» **REQUIRED ACTION**
With the pictures removed, set down all of the entries below exactly.

» **INPUT MATERIAL**
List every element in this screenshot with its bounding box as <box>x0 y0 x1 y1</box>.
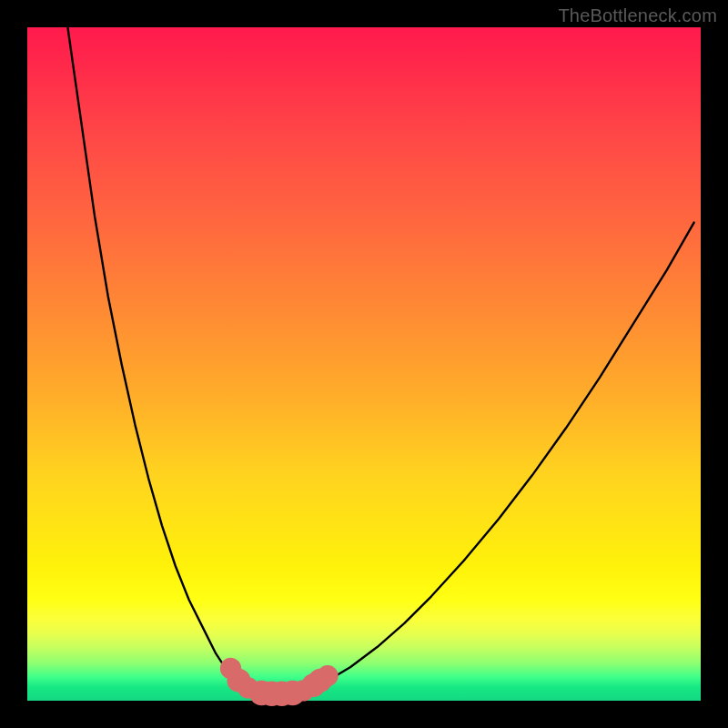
chart-container: TheBottleneck.com <box>0 0 728 728</box>
curve-layer <box>27 27 701 701</box>
watermark-text: TheBottleneck.com <box>558 5 717 26</box>
marker-group <box>220 658 339 706</box>
data-marker <box>317 665 338 686</box>
bottleneck-curve <box>67 27 693 693</box>
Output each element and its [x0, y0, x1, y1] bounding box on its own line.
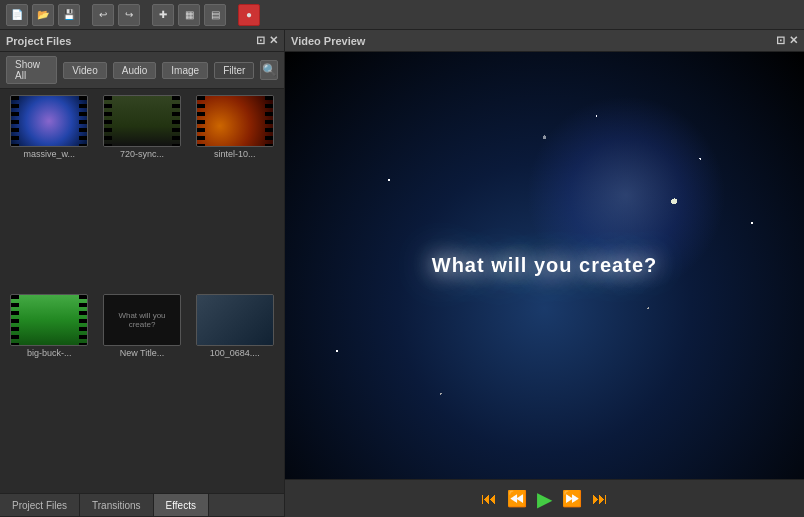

» **EXERCISE RESPONSE**
List every element in this screenshot with its bounding box as <box>x0 y0 x1 y1</box>.
chart-container: TheBottleneck.com <box>0 0 728 728</box>
curve-layer <box>27 27 701 701</box>
watermark-text: TheBottleneck.com <box>558 5 717 26</box>
marker-group <box>220 658 339 706</box>
data-marker <box>317 665 338 686</box>
bottleneck-curve <box>67 27 693 693</box>
Output each element and its [x0, y0, x1, y1] bounding box on its own line.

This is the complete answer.